Não é na Escuridão que está o motivo dos nossos Medos

casarão na colina
Para compreender o que desconhecemos, primeiro precisamos aceitar que ainda não compreendemos...

A casa era imensa e estava localizada em meio a um pequeno bosque, às margens de um lago profundo e de águas calmas, que embora límpidas, eram escuras. Tinha uma fama e tanto, de mal assombrada é claro. Ninguém conseguia passar uma noite lá dentro. Morar ali, nem pensar. Possuía muitos quartos em seus três andares construídos sobre uma sólida laje natural de pedra negra, uma espécie de basalto raro, quase à beira de um penhasco, digno de amedrontar os mais intrépidos alpinistas, ou demais pré-suicidas praticantes de desafios radicais.

Passados dezenas de anos, ainda permanecia majestosa e firme, apesar das paredes sujas devido à falta de manutenção. Seus donos eram prósperos, mas o tempo implacável lhes tirara tudo. Agora, embora não mais existissem, ao menos fisicamente, lá estava sua robusta morada, feita para durar mais que todos da sua linha de descendência. Pouco se sabia sobre os acontecimentos que culminaram com o início das assombrações no local, mas a história era clara: os fantasmas do lugar, não eram nada amigáveis com os visitantes.

Os últimos enxotados fora um grupo de religiosos, que resolveram fazer um exorcismo para limpar a casa. Naquele grupo, organizado como uma espécie de liga da justiça divina contra as forças do mal, todas as religiões enviaram seus mais competentes, ilustres e sábios ministros. Conta-se que logo na entrada, um deles ficou completamente surdo com o sopro que um dos fantasmas deu nos seus ouvidos; nos dois ao mesmo tempo. Ficou desorientado por um tempo, sem saber nem onde estava, nem qual era seu nome.

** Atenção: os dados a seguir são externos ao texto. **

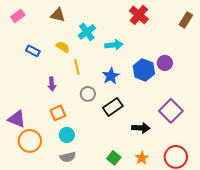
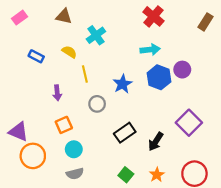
cyan arrow: (114, 45) -> (150, 50), moved
black rectangle: (113, 107) -> (125, 133), moved
black arrow: (141, 128) -> (156, 142), turned 120

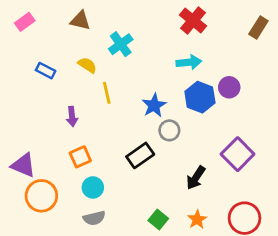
gray circle: (97, 104) -> (169, 130), moved
black rectangle: (125, 133) -> (140, 155), moved

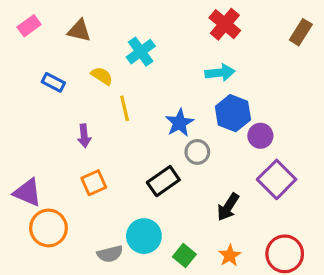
brown triangle: (80, 21) -> (79, 31), moved
purple circle: (229, 87) -> (260, 136), moved
cyan circle: (93, 187) -> (144, 236), moved, size x1.4

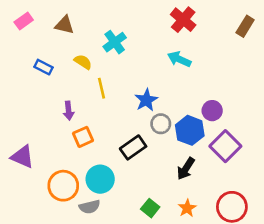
cyan arrow: (220, 73) -> (179, 59), turned -150
blue hexagon: (233, 113) -> (190, 130), moved
orange square: (94, 183) -> (83, 137), moved
orange circle: (48, 228) -> (63, 186), moved
cyan circle: (144, 236) -> (100, 179), moved

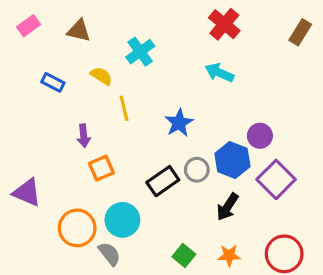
gray circle: (161, 124) -> (197, 170), moved
gray semicircle: (90, 207) -> (109, 254), turned -114
orange star: (187, 208) -> (229, 255), turned 30

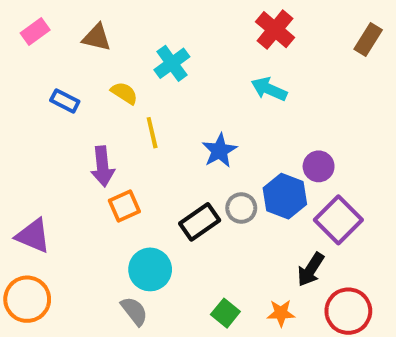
purple arrow: (84, 136) -> (103, 166), size x1.4
black arrow: (228, 207) -> (311, 269), moved
orange circle: (77, 228) -> (27, 299), moved

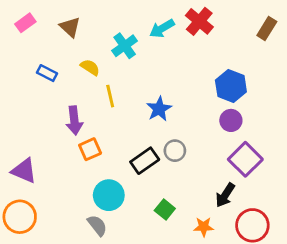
brown triangle: (97, 38) -> (70, 27), turned 30
cyan arrow: (269, 89) -> (162, 29), moved, turned -55
blue hexagon: (285, 196) -> (231, 86), moved
green square: (225, 313) -> (165, 210), moved

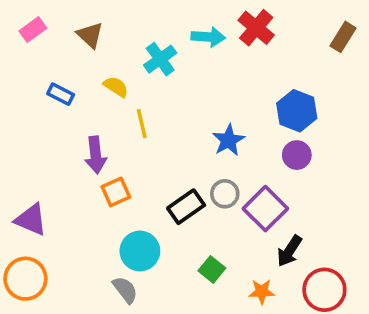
cyan arrow: (162, 29) -> (208, 37), turned -145
blue star: (159, 109) -> (228, 140), moved
purple square: (245, 159) -> (265, 209), moved

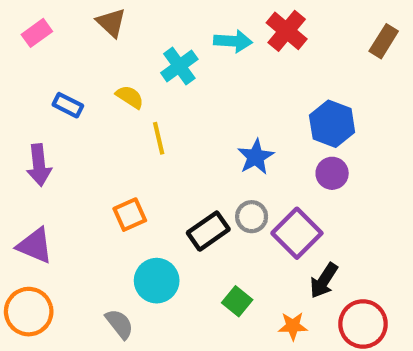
brown triangle: (90, 35) -> (111, 23), moved
purple arrow: (96, 155) -> (39, 165), moved
gray semicircle: (125, 290) -> (119, 324), moved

Depois, embora recobrasse a razão, permaneceu por um bom tempo sem a audição.

Sorte que, por ser sábio, conhecia a linguagem dos sinais, motivo pelo qual pode continuar se comunicando com os demais membros do grupo. Depois chegou a imaginar que fora beneficiado pela brincadeira da assombração, uma vez que os sons assustadores dos fantasmas arruaceiros não mais o perturbariam naquela noite. Infelizmente, para todos os presentes, a coisa não era tão simples assim. O fato é que, todos foram expulsos da casa poucas horas depois, mas não sem traumas psicológicos preocupantes.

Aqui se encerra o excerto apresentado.